**AIM OF THE TASK:** Could you repeat, word for word, the line with "Describe the element" and every line after it in the records below, leaving out any pictures?

Records contained in a dataset
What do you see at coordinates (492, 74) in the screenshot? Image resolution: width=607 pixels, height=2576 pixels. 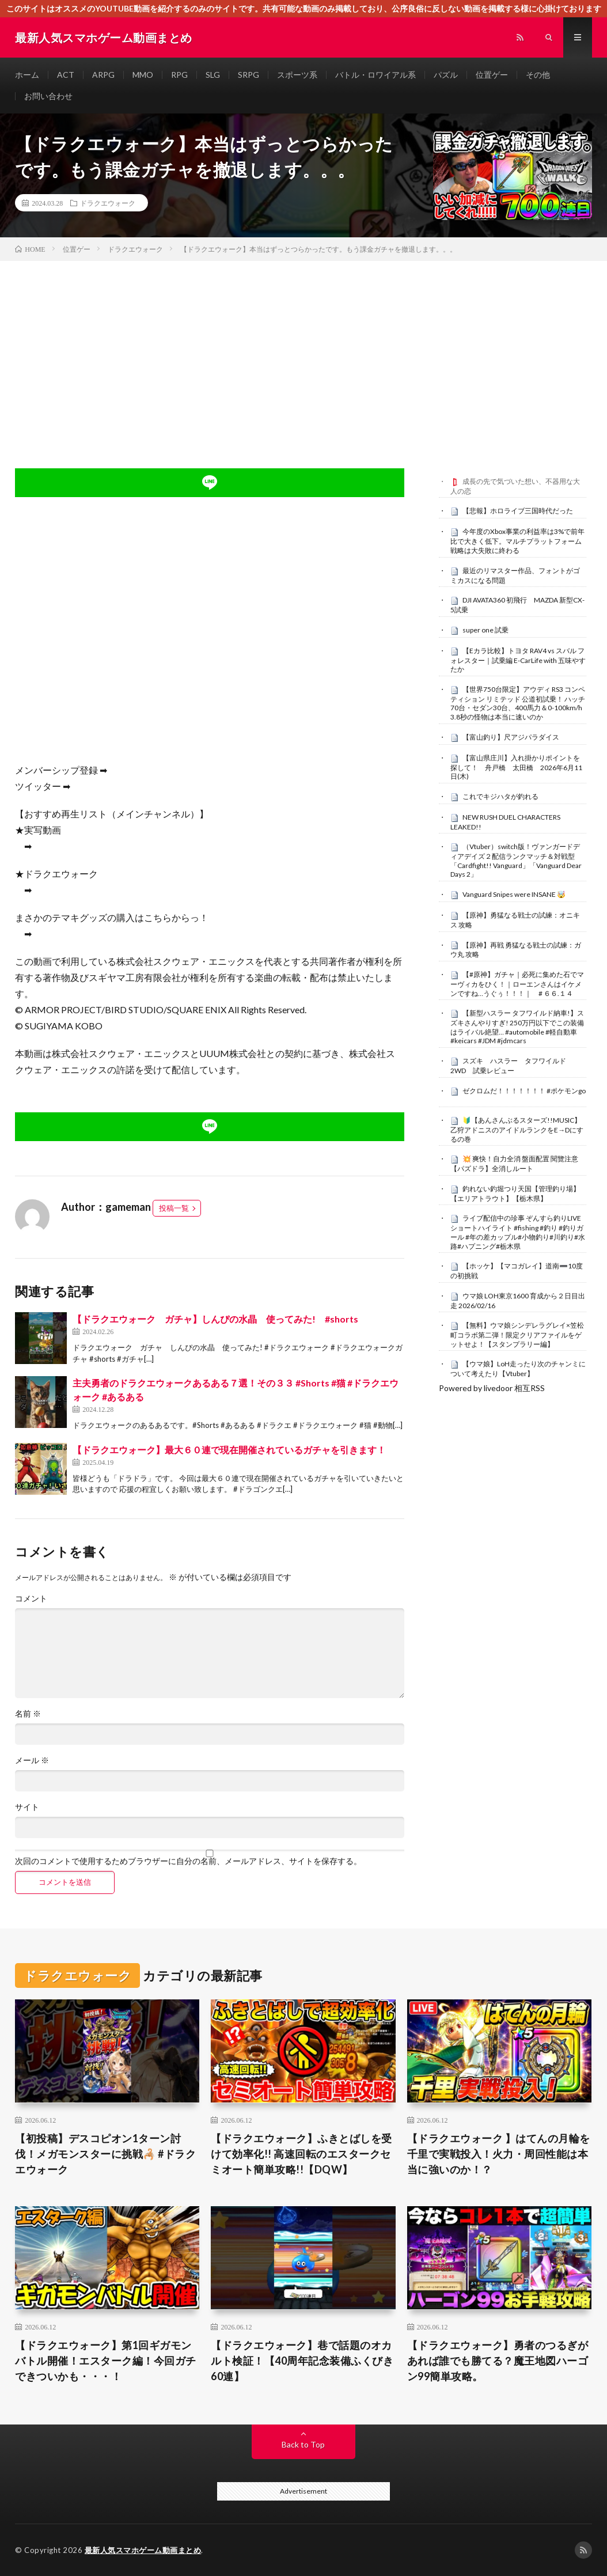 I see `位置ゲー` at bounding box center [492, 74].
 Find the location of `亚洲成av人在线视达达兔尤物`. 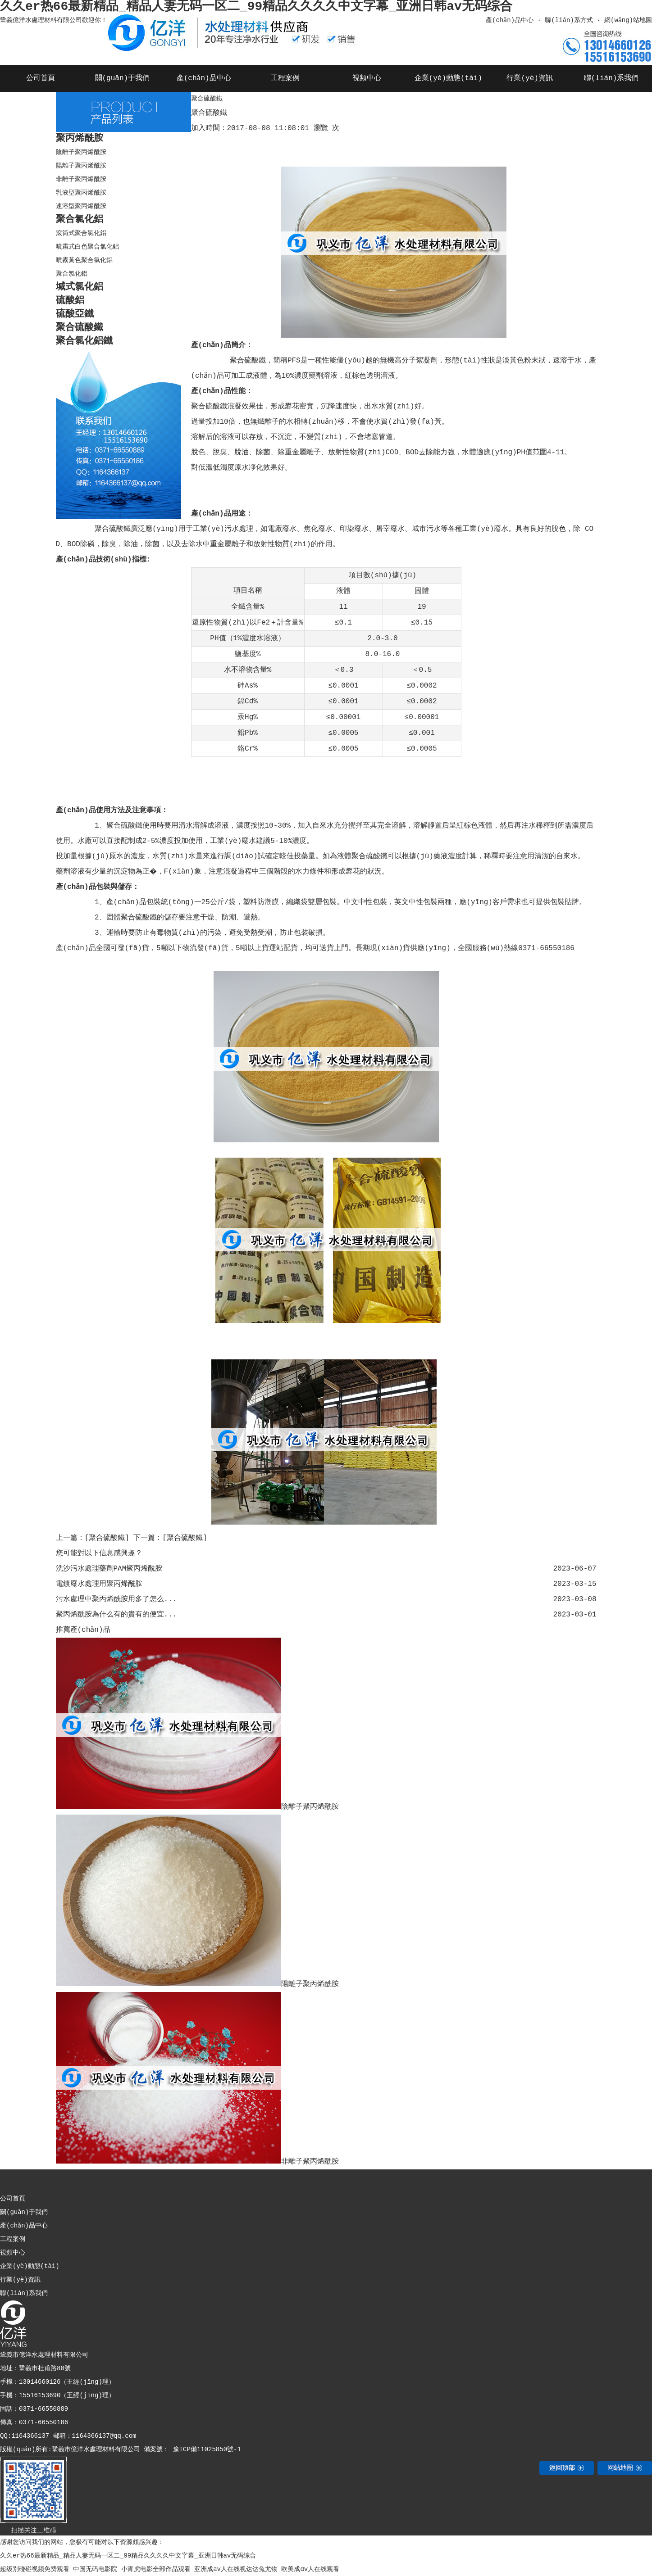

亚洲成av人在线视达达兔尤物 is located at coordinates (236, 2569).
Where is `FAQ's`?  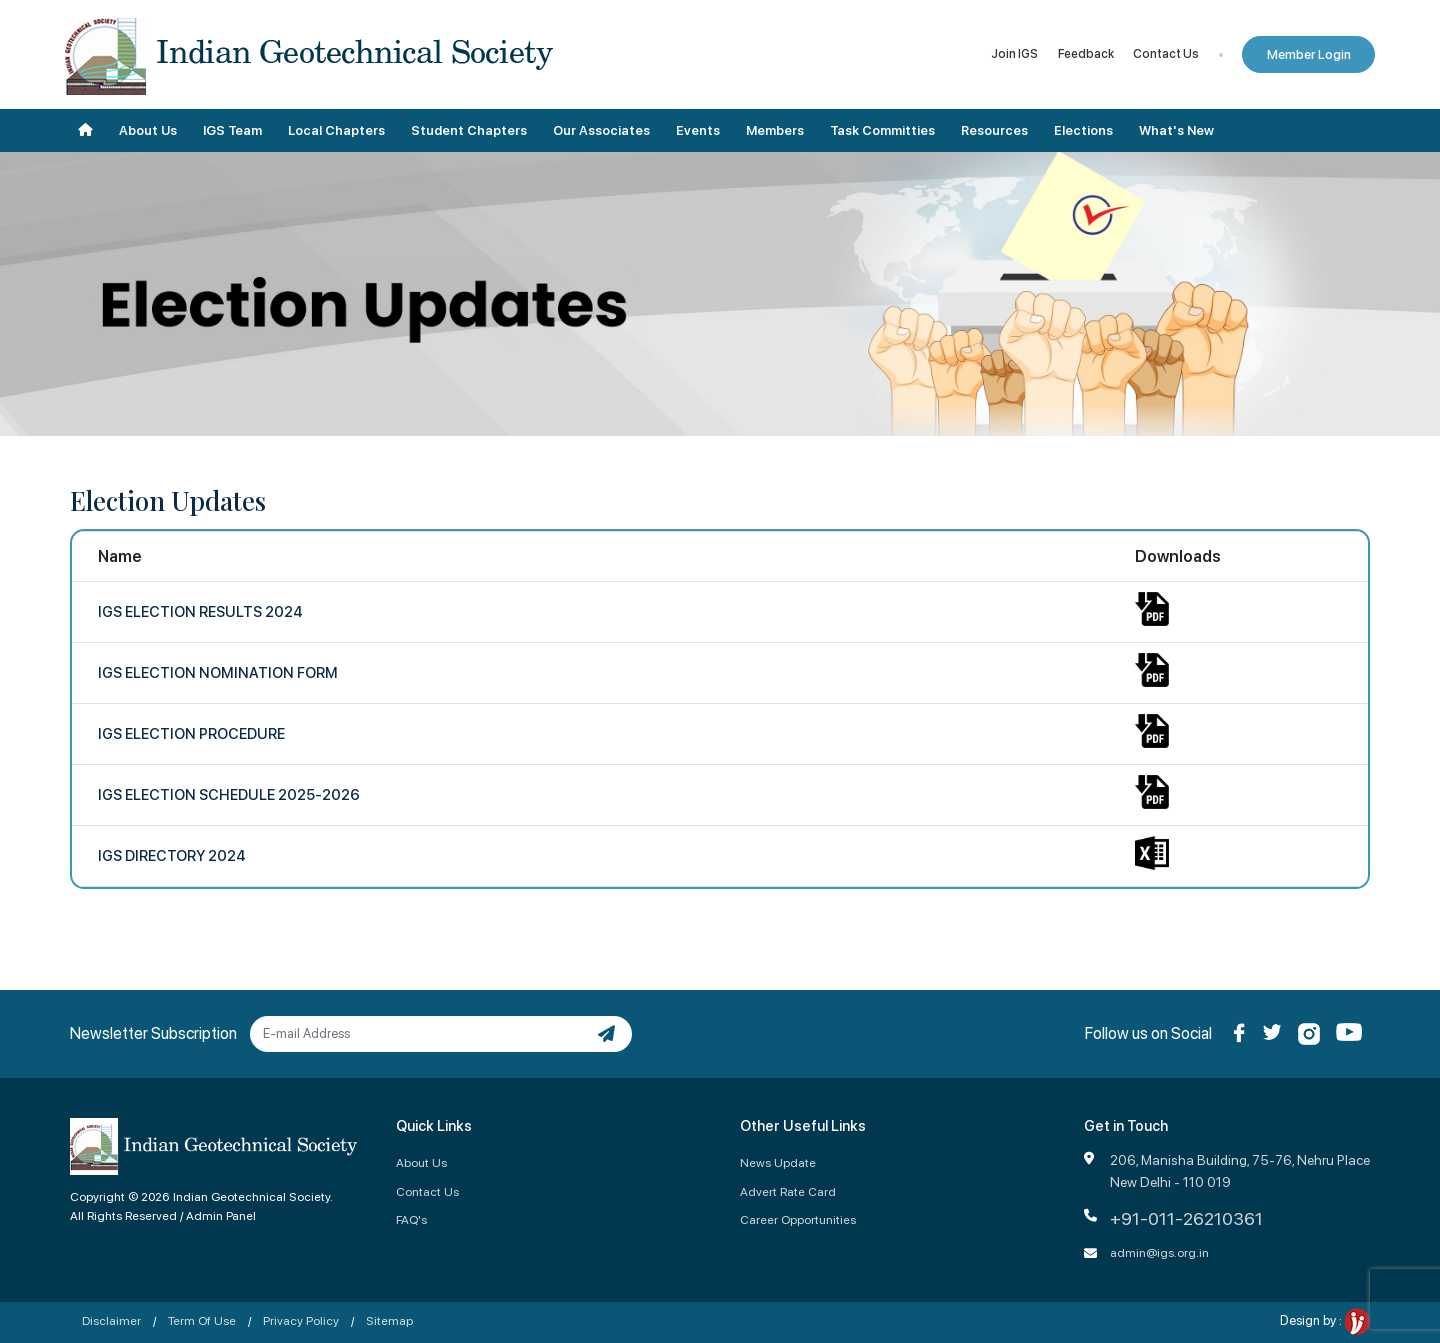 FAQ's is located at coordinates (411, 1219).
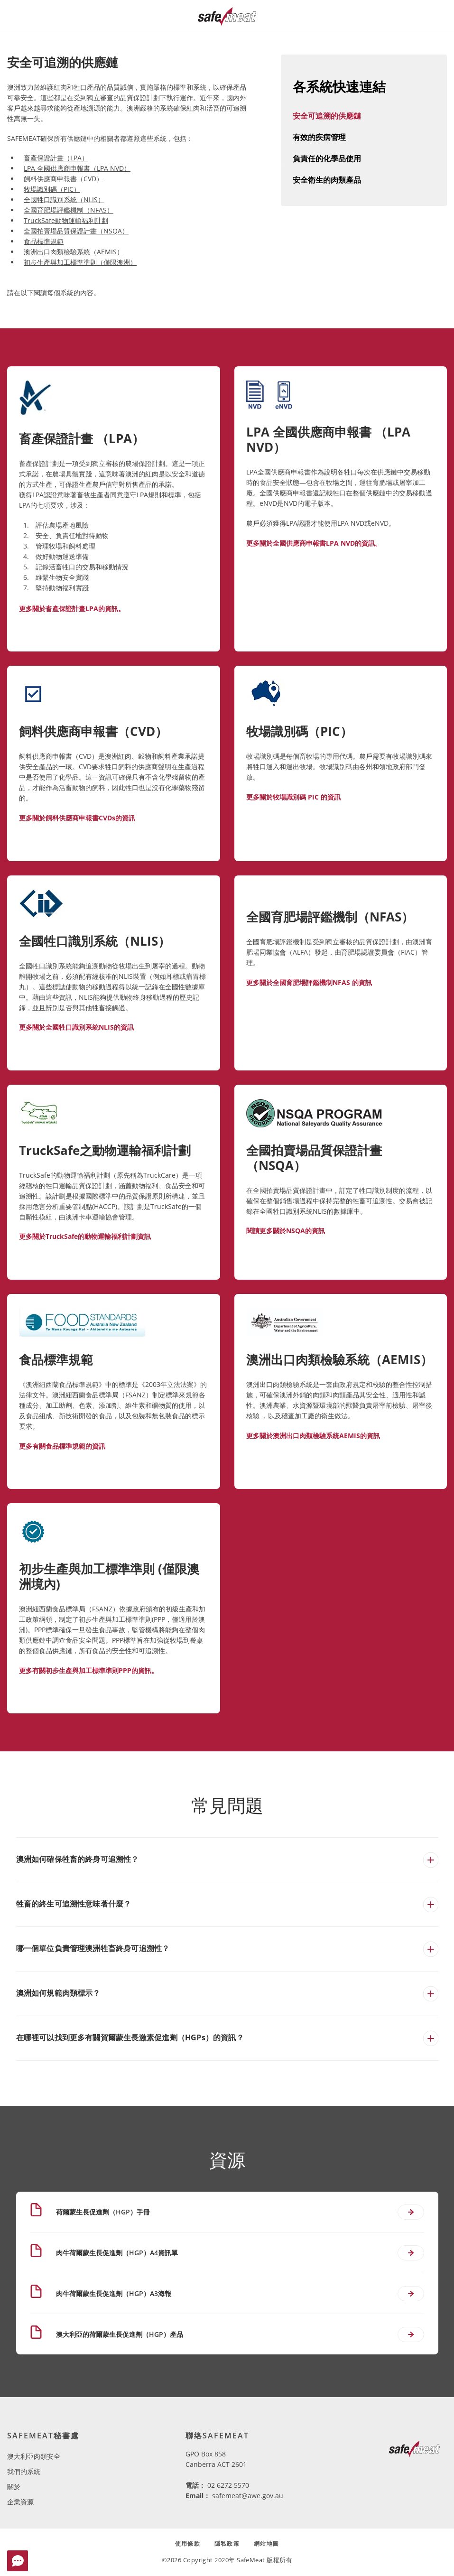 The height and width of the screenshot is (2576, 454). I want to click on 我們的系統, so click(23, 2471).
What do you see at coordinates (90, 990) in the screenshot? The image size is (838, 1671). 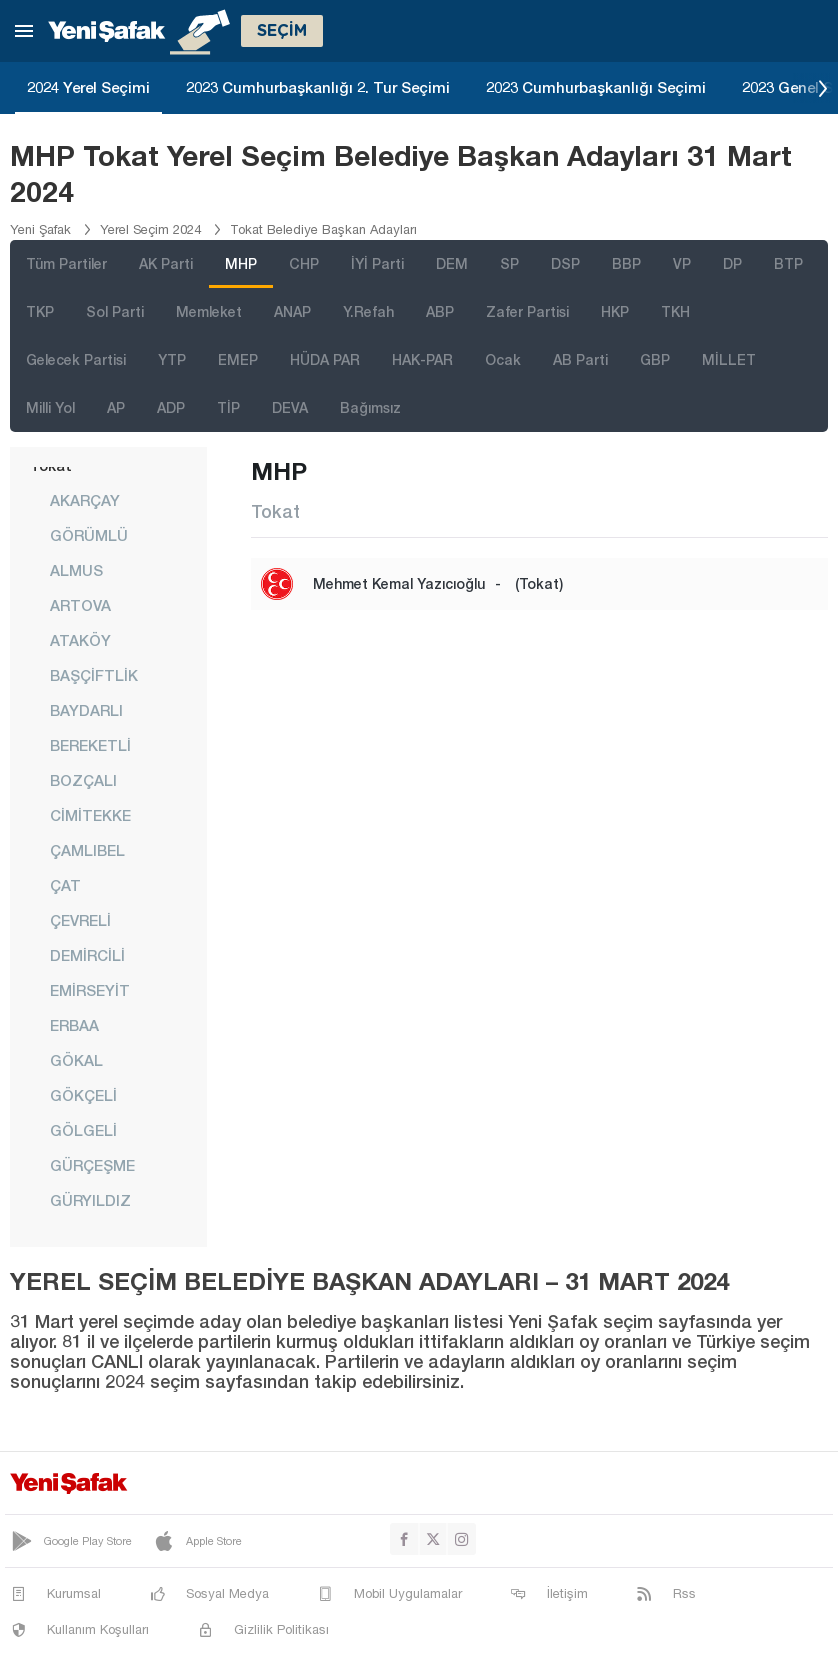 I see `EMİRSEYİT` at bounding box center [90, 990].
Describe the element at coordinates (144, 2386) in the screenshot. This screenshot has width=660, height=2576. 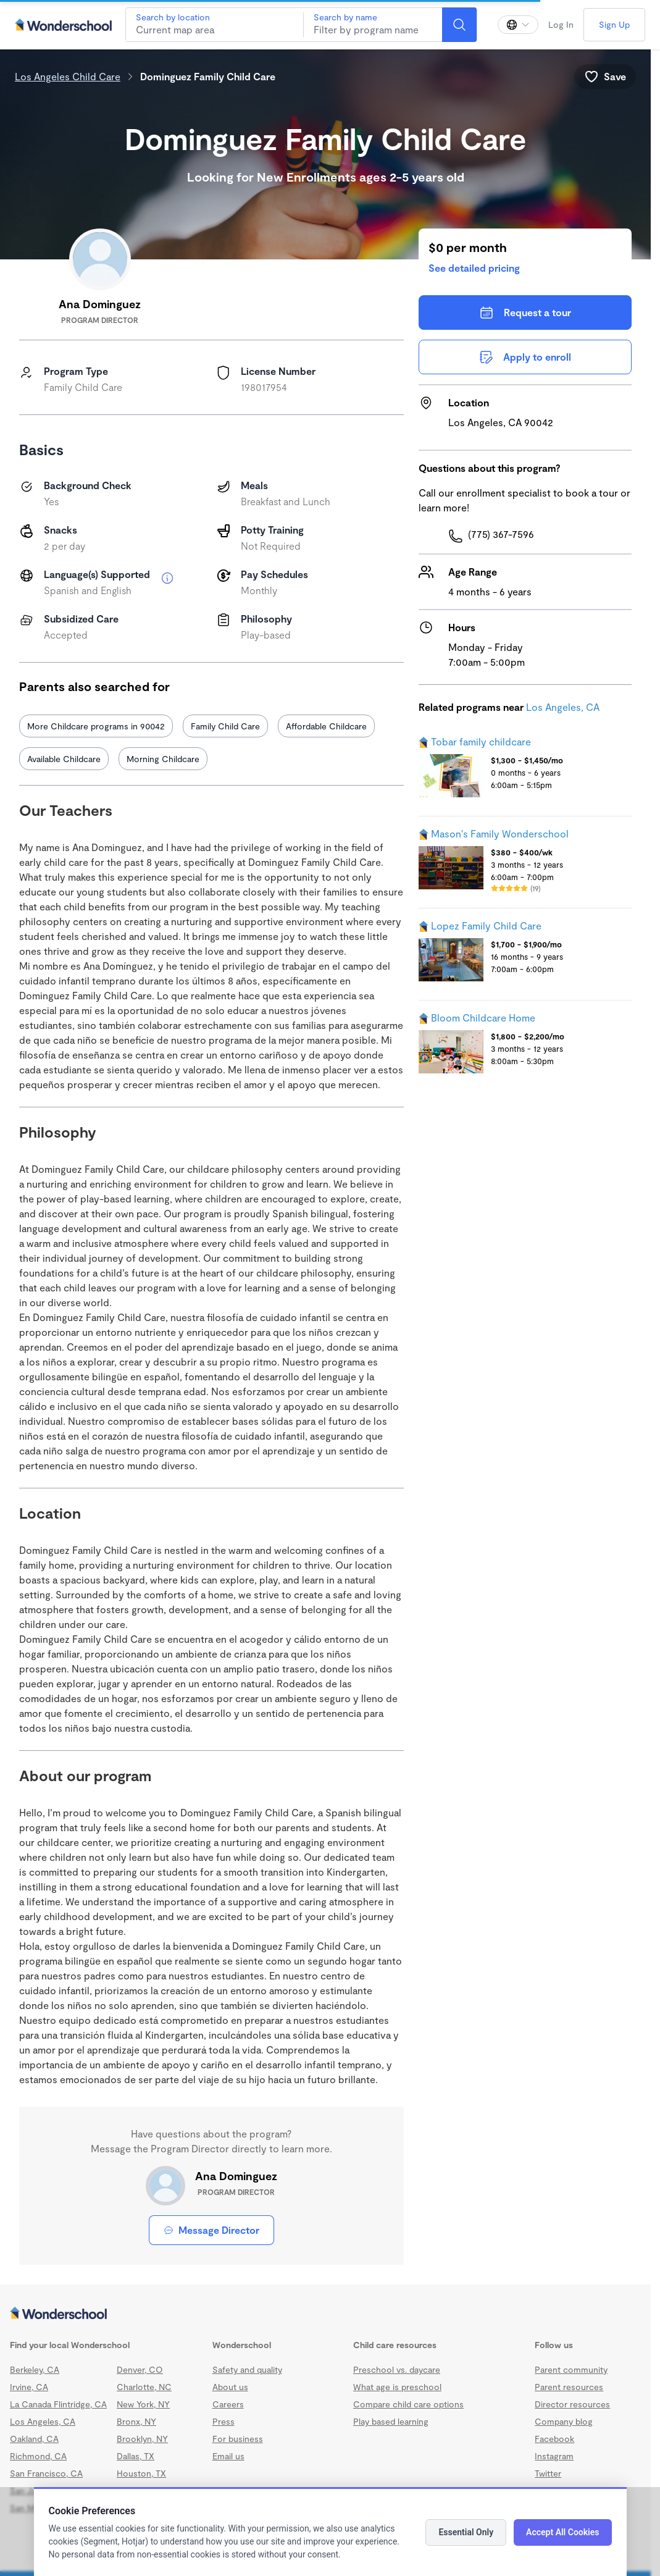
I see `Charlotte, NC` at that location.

**TASK SOLUTION:**
Describe the element at coordinates (144, 2386) in the screenshot. This screenshot has width=660, height=2576. 
I see `Charlotte, NC` at that location.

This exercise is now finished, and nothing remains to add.